Every line of the data below must be output exactly, with images left out.

Segment Start: Source information

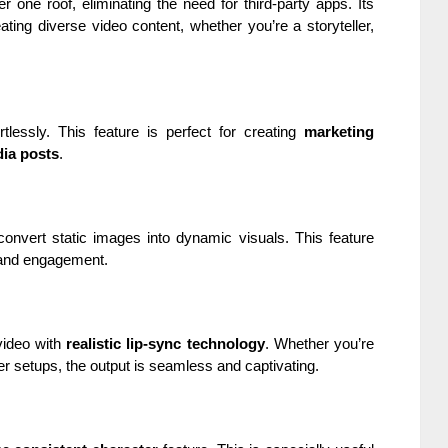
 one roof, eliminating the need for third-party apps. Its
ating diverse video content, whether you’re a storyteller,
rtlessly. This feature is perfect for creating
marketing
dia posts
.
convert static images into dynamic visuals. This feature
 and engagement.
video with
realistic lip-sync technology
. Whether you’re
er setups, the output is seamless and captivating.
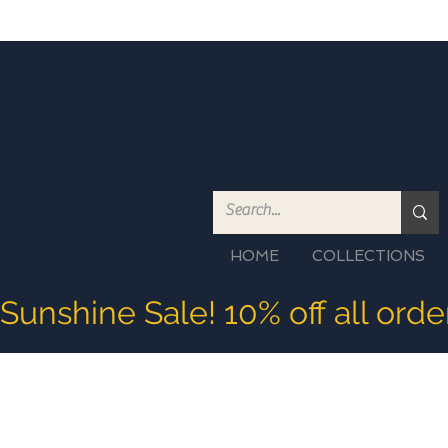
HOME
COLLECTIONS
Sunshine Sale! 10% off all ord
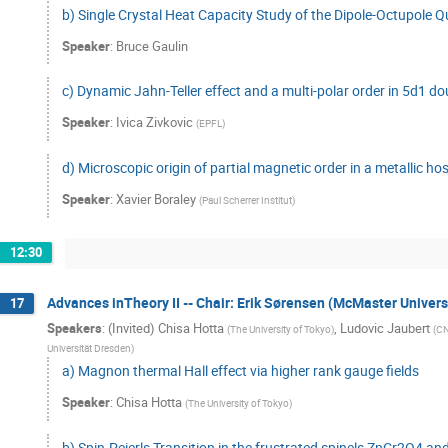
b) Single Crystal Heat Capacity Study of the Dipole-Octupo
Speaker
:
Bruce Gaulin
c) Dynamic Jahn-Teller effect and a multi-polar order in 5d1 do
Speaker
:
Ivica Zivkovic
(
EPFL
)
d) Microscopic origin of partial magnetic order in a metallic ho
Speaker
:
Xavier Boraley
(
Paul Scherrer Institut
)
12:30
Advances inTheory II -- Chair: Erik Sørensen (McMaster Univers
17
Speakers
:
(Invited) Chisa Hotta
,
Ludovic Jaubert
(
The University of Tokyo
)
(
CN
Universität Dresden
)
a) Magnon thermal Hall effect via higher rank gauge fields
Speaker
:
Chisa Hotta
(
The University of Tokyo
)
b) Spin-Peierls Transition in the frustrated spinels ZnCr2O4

Segment End: Source information

Your solution |
 one roof, eliminating the need for third-party apps. Its
ating diverse video content, whether you’re a storyteller,
rtlessly. This feature is perfect for creating
marketing
dia posts
.
convert static images into dynamic visuals. This feature
 and engagement.
video with
realistic lip-sync technology
. Whether you’re
er setups, the output is seamless and captivating.
HOME
COLLECTIONS
Sunshine Sale! 10% off all ord
b) Single Crystal Heat Capacity Study of the Dipole-Octupo
Speaker
:
Bruce Gaulin
c) Dynamic Jahn-Teller effect and a multi-polar order in 5d1 do
Speaker
:
Ivica Zivkovic
(
EPFL
)
d) Microscopic origin of partial magnetic order in a metallic ho
Speaker
:
Xavier Boraley
(
Paul Scherrer Institut
)
12:30
Advances inTheory II -- Chair: Erik Sørensen (McMaster Univers
17
Speakers
:
(Invited) Chisa Hotta
,
Ludovic Jaubert
(
The University of Tokyo
)
(
CN
Universität Dresden
)
a) Magnon thermal Hall effect via higher rank gauge fields
Speaker
:
Chisa Hotta
(
The University of Tokyo
)
b) Spin-Peierls Transition in the frustrated spinels ZnCr2O4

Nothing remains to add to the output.